The answer to the question of how long does a memory foam pillow last is two to three years. Of course, every duration will vary depending on the material’s quality and how you use it. Still, this is an impressive time for a pillow. 

A memory foam pillow’s advantage over other materials is that it is conforming unique to every user. However, you must know when to replace it to get the most of this quality. This article will also guide you on how to make your memory foam pillow last longer. 

 

How Long Do Memory Foam Pillows Last

Depending on the foam quality and how you use it, you can expect your memory foam pillow to last anywhere between two to three years. This is quite impressive compared to other pillow materials, especially that memory foam pillows take a while to lose their form. That means you can use it for a long time without experiencing drawbacks in support and comfort. 

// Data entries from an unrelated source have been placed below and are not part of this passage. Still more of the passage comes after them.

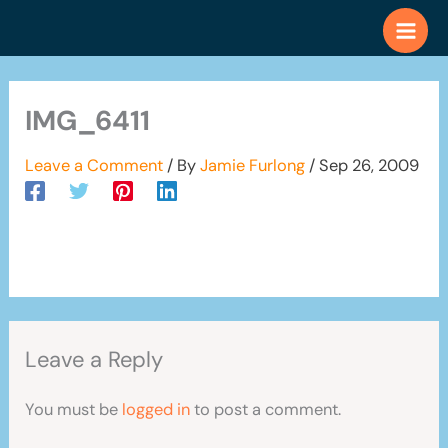
Skip
to
content
IMG_6411
Leave a Comment
/ By
Jamie Furlong
/
Sep 26, 2009
Leave a Reply
You must be
logged in
to post a comment.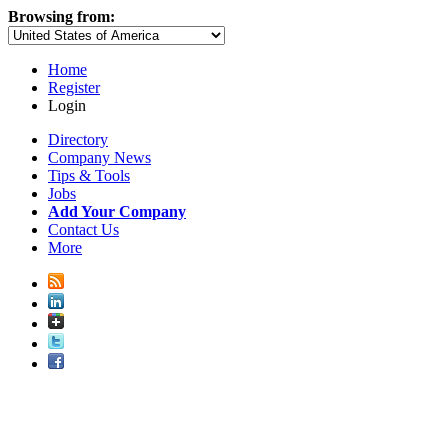
Browsing from:
Home
Register
Login
Directory
Company News
Tips & Tools
Jobs
Add Your Company
Contact Us
More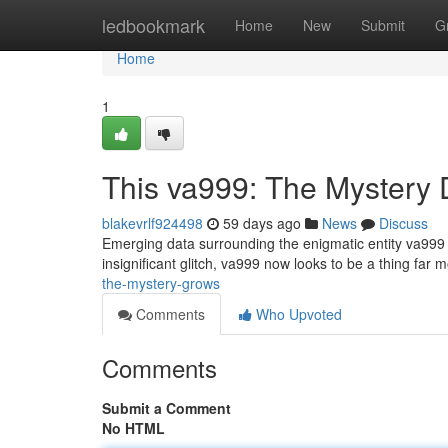
Home
ledbookmark
Home
New
Submit
G
Home
1
This va999: The Mystery
blakevrlf924498
59 days ago
News
Discuss
Emerging data surrounding the enigmatic entity va999 r
insignificant glitch, va999 now looks to be a thing far m
the-mystery-grows
Comments
Who Upvoted
Comments
Submit a Comment
No HTML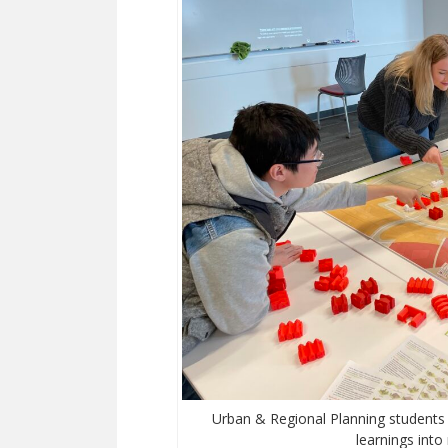
Urban & Regional Planning students 
learnings into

However, you also have to consider that memory foam pillows can either be shredded or one-piece. Shredded memory foam pillows will eventually become lumpy, and one-piece memory foam pillows will develop indentations. Both pillows are also prone to developing mildew if they get wet and don’t dry completely. 

 

When To Replace A Memory Foam Pillow

As previously discussed, you’ll notice lumps on shredded memory foam pillows and indentations on one-piece memory foam pillows. You can try redistributing the clumps of stuffing or give the foam some punches to restore their forms. If you fail to do so, it’s time to replace your memory foam pillow because the materials have already broken down. 

This can happen anywhere between 18 to 26 months, depending on various factors. You can also practice proper care and maintenance of memory foam pillows to keep them in pristine conditions. For example, spot clean once a month, deep clean every two months, and vacuum the pillow once a week.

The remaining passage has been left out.